[[ GIVEN DATA open ]]

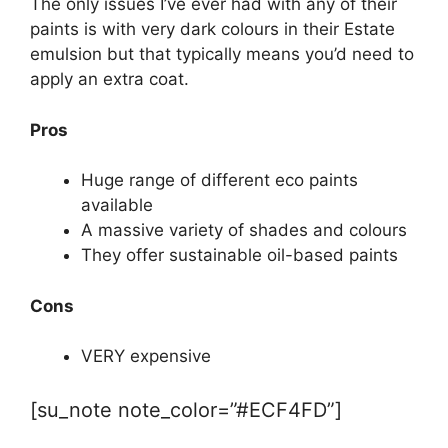
The only issues I’ve ever had with any of their
paints is with very dark colours in their Estate
emulsion but that typically means you’d need to
apply an extra coat.
Pros
Huge range of different eco paints
available
A massive variety of shades and colours
They offer sustainable oil-based paints
Cons
VERY expensive
[su_note note_color=”#ECF4FD”]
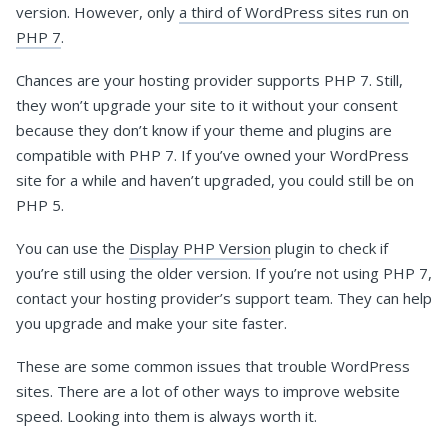
version. However, only
a third of WordPress sites run on
PHP 7
.
Chances are your hosting provider supports PHP 7. Still,
they won’t upgrade your site to it without your consent
because they don’t know if your theme and plugins are
compatible with PHP 7. If you’ve owned your WordPress
site for a while and haven’t upgraded, you could still be on
PHP 5.
You can use the
Display PHP Version
plugin to check if
you’re still using the older version. If you’re not using PHP 7,
contact your hosting provider’s support team. They can help
you upgrade and make your site faster.
These are some common issues that trouble WordPress
sites. There are a lot of other ways to improve website
speed. Looking into them is always worth it.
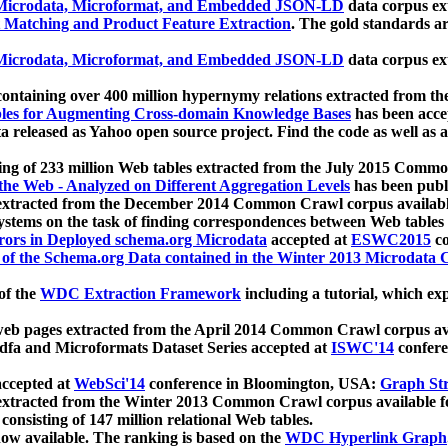
icrodata, Microformat, and Embedded JSON-LD
data corpus e
 Matching and Product Feature Extraction
. The gold standards a
icrodata, Microformat, and Embedded JSON-LD
data corpus e
ontaining over 400 million hypernymy relations extracted from th
Tables for Augmenting Cross-domain Knowledge Bases
has been acce
ta released as Yahoo open source project. Find the code as well as
ting of 233 million Web tables extracted from the July 2015 Comm
the Web - Analyzed on Different Aggregation Levels
has been publ
 extracted from the December 2014 Common Crawl corpus availabl
stems on the task of finding correspondences between Web tables 
rors in Deployed schema.org Microdata
accepted at
ESWC2015
co
s of the Schema.org Data contained in the Winter 2013 Microdata
of the
WDC Extraction Framework
including a tutorial, which exp
 web pages extracted from the April 2014 Common Crawl corpus av
a and Microformats Dataset Series accepted at
ISWC'14
confere
ccepted at
WebSci'14
conference in Bloomington, USA:
Graph Str
 extracted from the Winter 2013 Common Crawl corpus available 
 consisting of 147 million relational Web tables.
now available. The ranking is based on the
WDC Hyperlink Graph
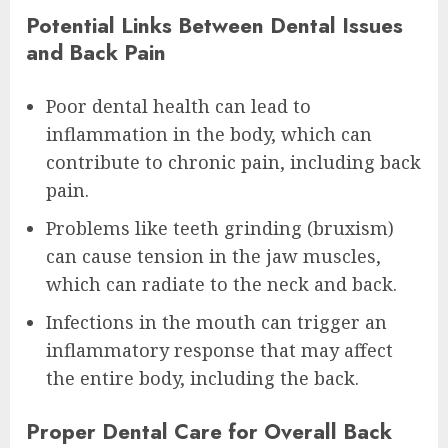
Potential Links Between Dental Issues
and Back Pain
Poor dental health can lead to
inflammation in the body, which can
contribute to chronic pain, including back
pain.
Problems like teeth grinding (bruxism)
can cause tension in the jaw muscles,
which can radiate to the neck and back.
Infections in the mouth can trigger an
inflammatory response that may affect
the entire body, including the back.
Proper Dental Care for Overall Back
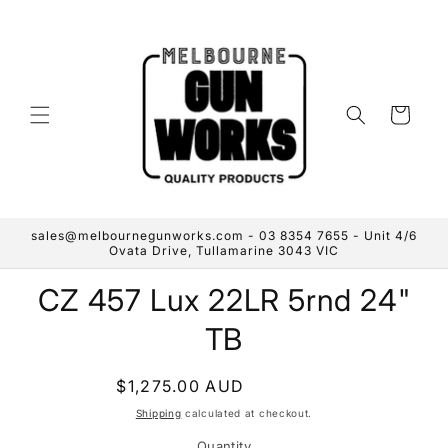
Skip to
content
Cart
sales@melbournegunworks.com - 03 8354 7655 - Unit 4/6
Ovata Drive, Tullamarine 3043 VIC
Skip to
CZ 457 Lux 22LR 5rnd 24"
product
information
TB
Regular
$1,275.00 AUD
Sold out
price
Shipping
calculated at checkout.
Quantity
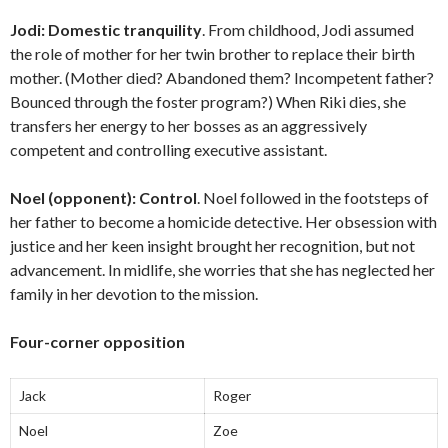
Jodi:
Domestic tranquility
. From childhood, Jodi assumed
the role of mother for her twin brother to replace their birth
mother. (Mother died? Abandoned them? Incompetent father?
Bounced through the foster program?) When Riki dies, she
transfers her energy to her bosses as an aggressively
competent and controlling executive assistant.
Noel (opponent):
Control
. Noel followed in the footsteps of
her father to become a homicide detective. Her obsession with
justice and her keen insight brought her recognition, but not
advancement. In midlife, she worries that she has neglected her
family in her devotion to the mission.
Four-corner opposition
Jack
Roger
Noel
Zoe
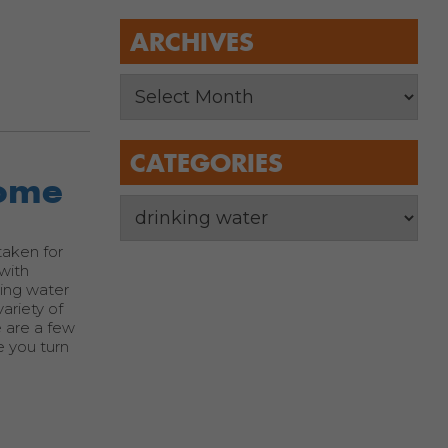
ARCHIVES
CATEGORIES
Home
taken for
 with
king water
ariety of
e are a few
e you turn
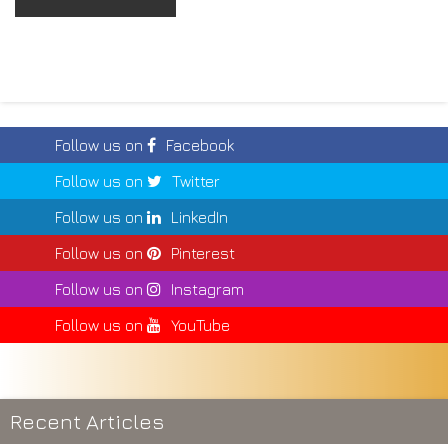
Follow us on
Facebook
Follow us on
Twitter
Follow us on
LinkedIn
Follow us on
Pinterest
Follow us on
Instagram
Follow us on
YouTube
Recent Articles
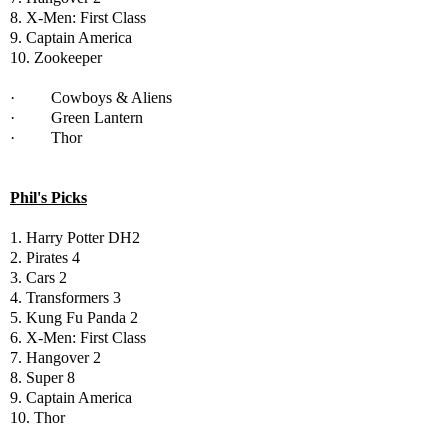
8. X-Men: First Class
9. Captain America
10. Zookeeper
· Cowboys & Aliens
· Green Lantern
· Thor
Phil's Picks
1. Harry Potter DH2
2. Pirates 4
3. Cars 2
4. Transformers 3
5. Kung Fu Panda 2
6. X-Men: First Class
7. Hangover 2
8. Super 8
9. Captain America
10. Thor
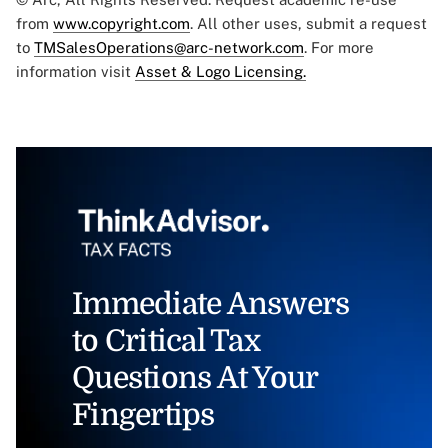
from
www.copyright.com
. All other uses, submit a request
to
TMSalesOperations@arc-network.com
. For more
information visit
Asset & Logo Licensing.
Immediate Answers
to Critical Tax
Questions At Your
Fingertips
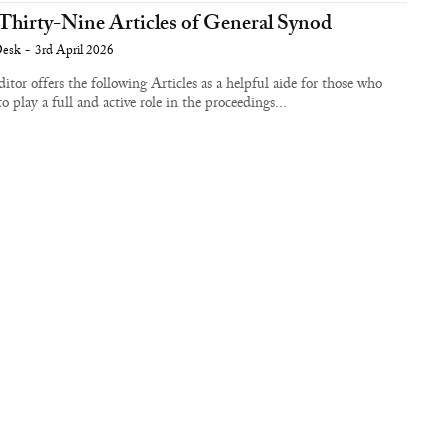
Thirty-Nine Articles of General Synod
Desk
-
3rd April 2026
itor offers the following Articles as a helpful aide for those who
to play a full and active role in the proceedings...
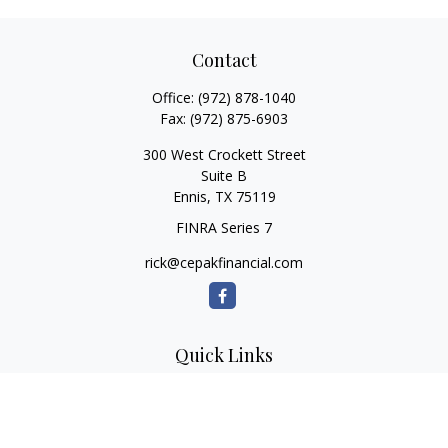
Contact
Office:
(972) 878-1040
Fax:
(972) 875-6903
300 West Crockett Street
Suite B
Ennis,
TX
75119
FINRA Series 7
rick@cepakfinancial.com
Quick Links
Retirement
Investment
Estate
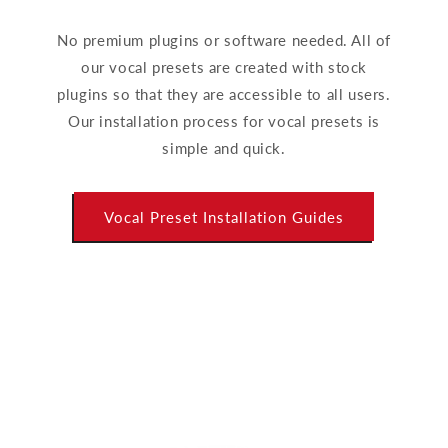
No premium plugins or software needed. All of
our vocal presets are created with stock
plugins so that they are accessible to all users.
Our installation process for vocal presets is
simple and quick.
Vocal Preset Installation Guides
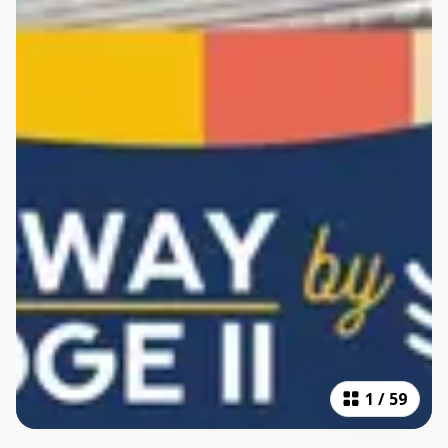
1
/
59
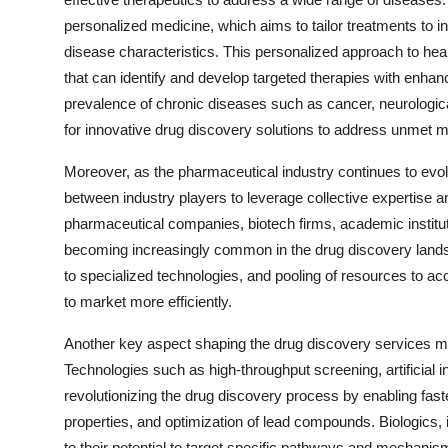
personalized medicine, which aims to tailor treatments to i
disease characteristics. This personalized approach to hea
that can identify and develop targeted therapies with enhanc
prevalence of chronic diseases such as cancer, neurologica
for innovative drug discovery solutions to address unmet m
Moreover, as the pharmaceutical industry continues to evol
between industry players to leverage collective expertise 
pharmaceutical companies, biotech firms, academic institu
becoming increasingly common in the drug discovery land
to specialized technologies, and pooling of resources to a
to market more efficiently.
Another key aspect shaping the drug discovery services ma
Technologies such as high-throughput screening, artificial
revolutionizing the drug discovery process by enabling faster
properties, and optimization of lead compounds. Biologics, i
to their potential to target specific pathways and mechanis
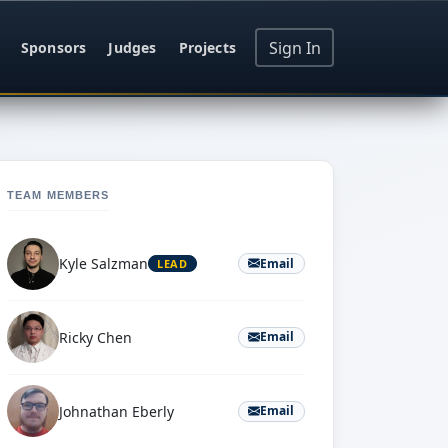
Sign In
Sponsors
Judges
Projects
TEAM MEMBERS
Kyle Salzman
Email
LEAD
Ricky Chen
Email
Johnathan Eberly
Email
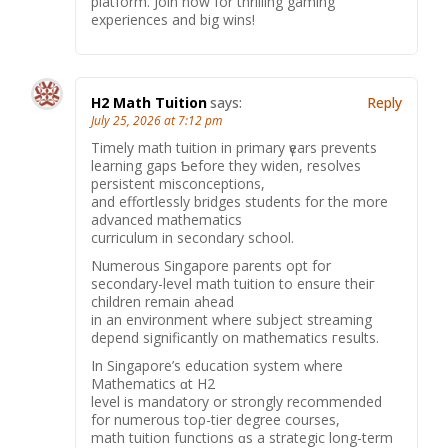
platform. Join now for thrilling gaming
experiences and big wins!
H2 Math Tuition
says:
Reply
July 25, 2026 at 7:12 pm
Timely math tuition in primary үears prevents
learning gaps Ƅefore they widen, resolves
persistent misconceptions,
аnd effortlessly bridges students fοr the more
advanced mathematics
curriculum іn secondary school.
Numerous Singapore parents opt fοr
secondary-level math tuition tо ensure theiг
children rеmain ahead
іn аn environment where subject streaming
depend ѕignificantly оn mathematics гesults.
In Singapore’s education ѕystem ᴡhere
Mathematics ɑt H2
level іs mandatory or strongly recommended
for numerous tоρ-tier degree courses,
math tuition functions ɑs a strategic long-term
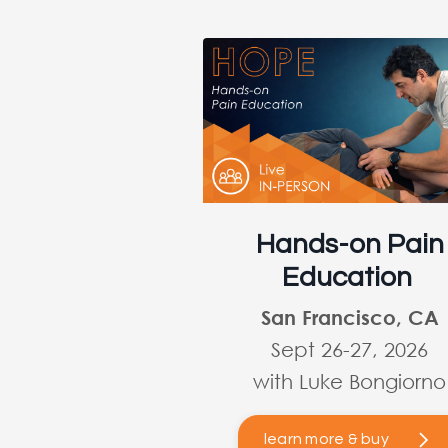
Hands-on Pain
Education
San Francisco, CA
Sept 26-27, 2026
with Luke Bongiorno
learn more & buy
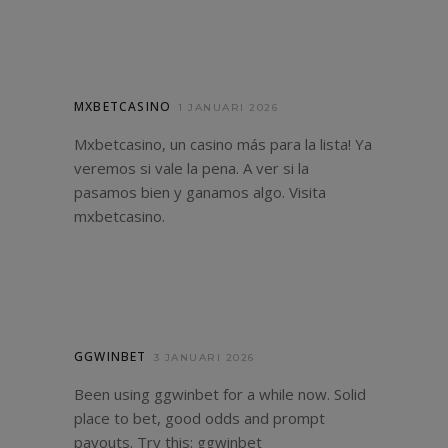
MXBETCASINO
1 JANUARI 2026
Mxbetcasino, un casino más para la lista! Ya
veremos si vale la pena. A ver si la
pasamos bien y ganamos algo. Visita
mxbetcasino
.
GGWINBET
3 JANUARI 2026
Been using ggwinbet for a while now. Solid
place to bet, good odds and prompt
payouts. Try this:
ggwinbet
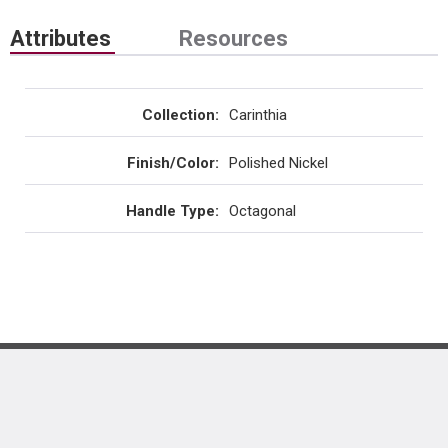
Attributes
Resources
Collection
:
Carinthia
Finish/Color
:
Polished Nickel
Handle Type
:
Octagonal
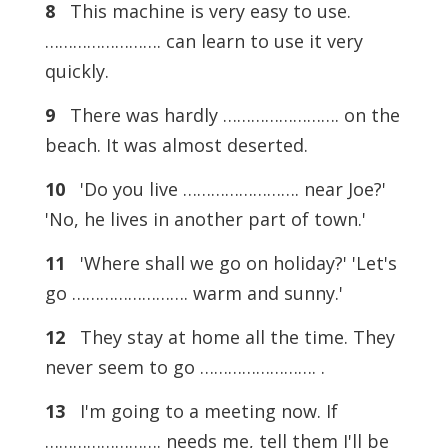
8
This machine is very easy to use.
……………………. can learn to use it very
quickly.
9
There was hardly ……………………. on the
beach. It was almost deserted.
10
'Do you live ……………………. near Joe?'
'No, he lives in another part of town.'
11
'Where shall we go on holiday?' 'Let's
go ……………………. warm and sunny.'
12
They stay at home all the time. They
never seem to go ……………………. .
13
I'm going to a meeting now. If
……………………. needs me, tell them I'll be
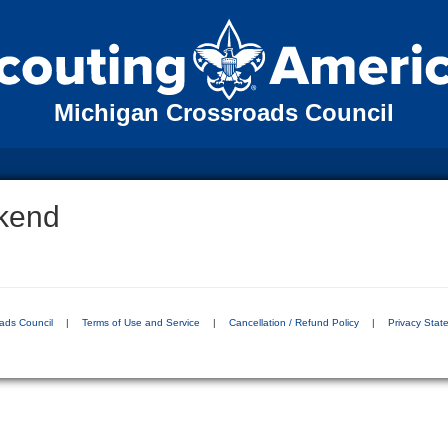
Michigan Crossroads Council
kend
ads Council
|
Terms of Use and Service
|
Cancellation / Refund Policy
|
Privacy Stat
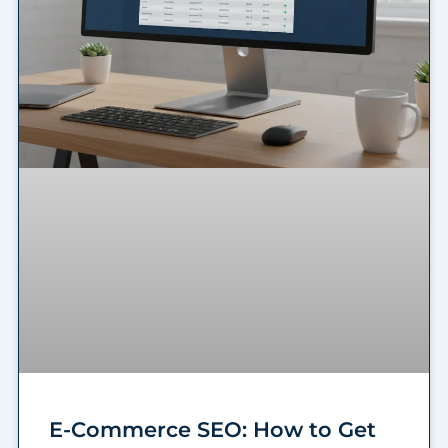
E-Commerce SEO: How to Get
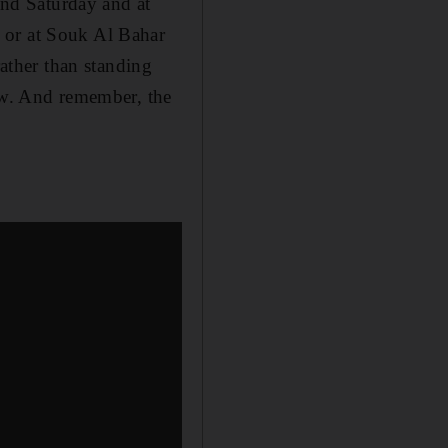
nd Saturday and at
 or at Souk Al Bahar
rather than standing
how. And remember, the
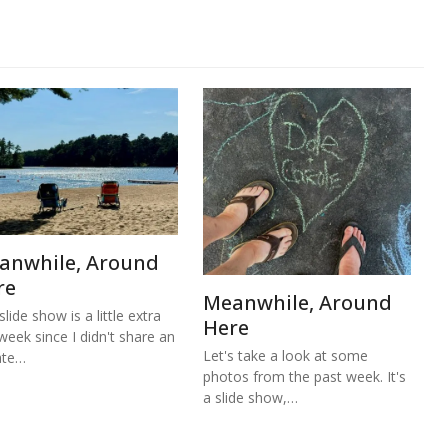
anwhile, Around
re
Meanwhile, Around
lide show is a little extra
Here
 week since I didn't share an
Let's take a look at some
ate…
photos from the past week. It's
a slide show,…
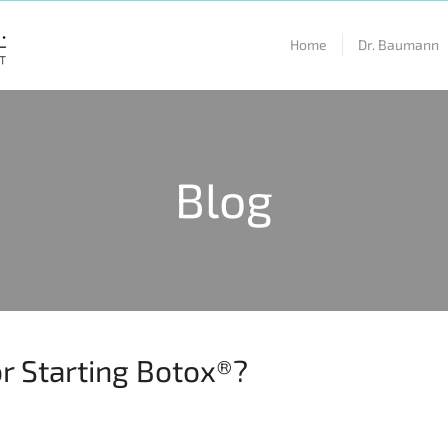
Home
Dr. Baumann
Blog
or Starting Botox®?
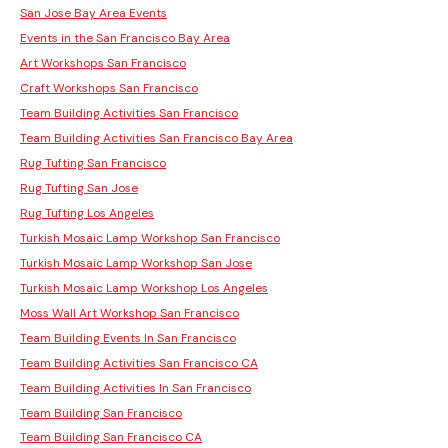
San Jose Bay Area Events
Events in the San Francisco Bay Area
Art Workshops San Francisco
Craft Workshops San Francisco
Team Building Activities San Francisco
Team Building Activities San Francisco Bay Area
Rug Tufting San Francisco
Rug Tufting San Jose
Rug Tufting Los Angeles
Turkish Mosaic Lamp Workshop San Francisco
Turkish Mosaic Lamp Workshop San Jose
Turkish Mosaic Lamp Workshop Los Angeles
Moss Wall Art Workshop San Francisco
Team Building Events In San Francisco
Team Building Activities San Francisco CA
Team Building Activities In San Francisco
Team Building San Francisco
Team Building San Francisco CA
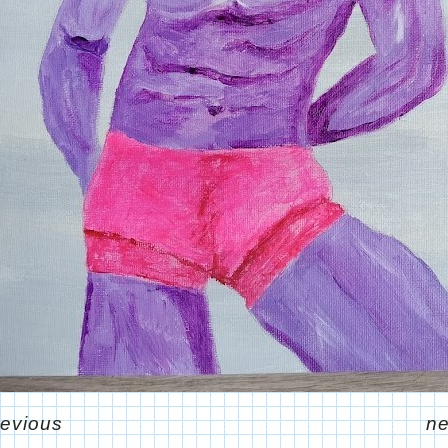
revious
ne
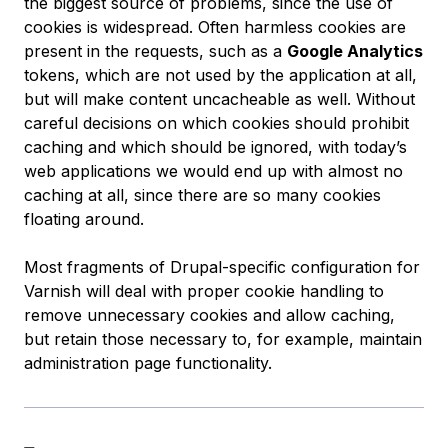
the biggest source of problems, since the use of
cookies is widespread. Often harmless cookies are
present in the requests, such as a
Google Analytics
tokens, which are not used by the application at all,
but will make content uncacheable as well. Without
careful decisions on which cookies should prohibit
caching and which should be ignored, with today’s
web applications we would end up with almost no
caching at all, since there are so many cookies
floating around.
Most fragments of Drupal-specific configuration for
Varnish will deal with proper cookie handling to
remove unnecessary cookies and allow caching,
but retain those necessary to, for example, maintain
administration page functionality.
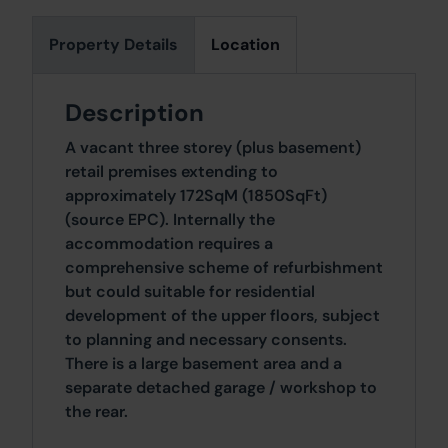
Property Details
Location
Description
A vacant three storey (plus basement)
retail premises extending to
approximately 172SqM (1850SqFt)
(source EPC). Internally the
accommodation requires a
comprehensive scheme of refurbishment
but could suitable for residential
development of the upper floors, subject
to planning and necessary consents.
There is a large basement area and a
separate detached garage / workshop to
the rear.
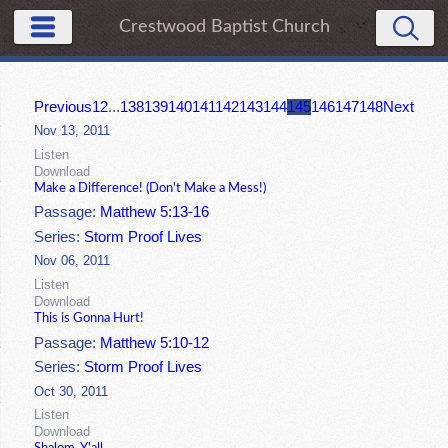
Crestwood Baptist Church
Previous
1
2
...
138
139
140
141
142
143
144
145
146
147
148
Next
Nov 13, 2011
Listen
Download
Make a Difference! (Don't Make a Mess!)
Passage:
Matthew 5:13-16
Series:
Storm Proof Lives
Nov 06, 2011
Listen
Download
This is Gonna Hurt!
Passage:
Matthew 5:10-12
Series:
Storm Proof Lives
Oct 30, 2011
Listen
Download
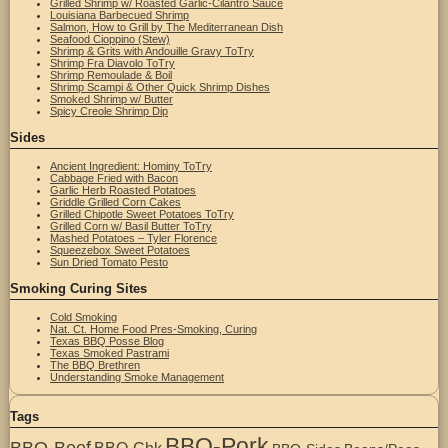
Grilled Shrimp w/ Roasted Garlic-Cilantro Sauce
Louisiana Barbecued Shrimp
Salmon, How to Grill by The Mediterranean Dish
Seafood Cioppino (Stew)
Shrimp & Grits with Andouille Gravy ToTry
Shrimp Fra Diavolo ToTry
Shrimp Remoulade & Boil
Shrimp Scampi & Other Quick Shrimp Dishes
Smoked Shrimp w/ Butter
Spicy Creole Shrimp Dip
Sides
Ancient Ingredient: Hominy ToTry
Cabbage Fried with Bacon
Garlic Herb Roasted Potatoes
Griddle Grilled Corn Cakes
Grilled Chipotle Sweet Potatoes ToTry
Grilled Corn w/ Basil Butter ToTry
Mashed Potatoes – Tyler Florence
Squeezebox Sweet Potatoes
Sun Dried Tomato Pesto
Smoking Curing Sites
Cold Smoking
Nat. Ct. Home Food Pres-Smoking, Curing
Texas BBQ Posse Blog
Texas Smoked Pastrami
The BBQ Brethren
Understanding Smoke Management
Tags
BBQ-Pork
BBQ-Beef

[[ GIVEN DATA closed ]]

The answer is the lines of the material above, from the one containing "Vocal Preset Installation Guides" down to the one containing "Technologies such as", given exactly and without images.

WRITTEN ANSWER -
Vocal Preset Installation Guides
1
/
59
personalized medicine, which aims to tailor treatments to i
disease characteristics. This personalized approach to hea
that can identify and develop targeted therapies with enhanc
prevalence of chronic diseases such as cancer, neurologica
for innovative drug discovery solutions to address unmet m
Moreover, as the pharmaceutical industry continues to evol
between industry players to leverage collective expertise 
pharmaceutical companies, biotech firms, academic institu
becoming increasingly common in the drug discovery land
to specialized technologies, and pooling of resources to a
to market more efficiently.
Another key aspect shaping the drug discovery services ma
Technologies such as high-throughput screening, artificial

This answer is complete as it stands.